• [RECORDS TO USE]:
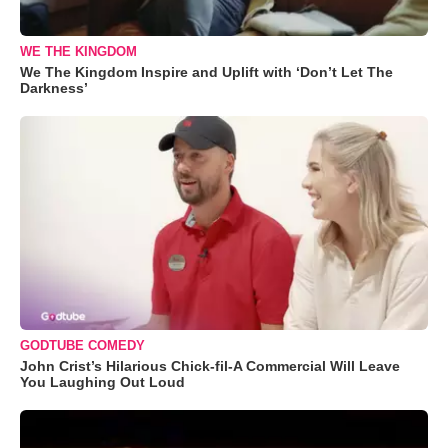
WE THE KINGDOM
We The Kingdom Inspire and Uplift with ‘Don’t Let The
Darkness’
GODTUBE COMEDY
John Crist’s Hilarious Chick-fil-A Commercial Will Leave
You Laughing Out Loud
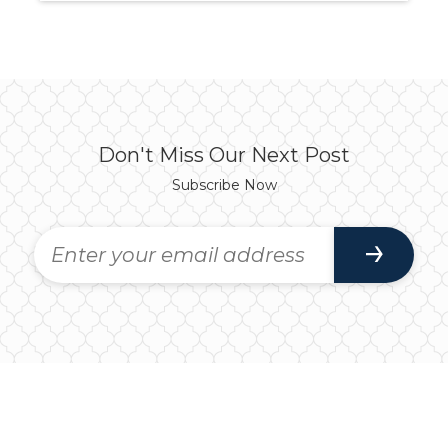
Don't Miss Our Next Post
Subscribe Now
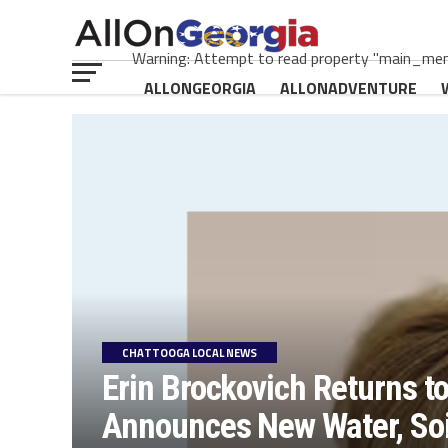
Warning: Attempt to read property "main_menu
ALLONGEORGIA
ALLONADVENTURE
CHATTOOGA LOCAL NEWS
Erin Brockovich Returns t
Announces New Water, Soil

• [DESCRIPTION OF THE TASK]: Where a line contains "Don't Miss Our Next Post", begin there and transcribe every line through the last one of the records above, exactly and with no pictures.

• [RESULT]:
Don't Miss Our Next Post
Subscribe Now
Warning: Attempt to read property "main_menu
ALLONGEORGIA
ALLONADVENTURE
CHATTOOGA LOCAL NEWS
Erin Brockovich Returns t
Announces New Water, Soil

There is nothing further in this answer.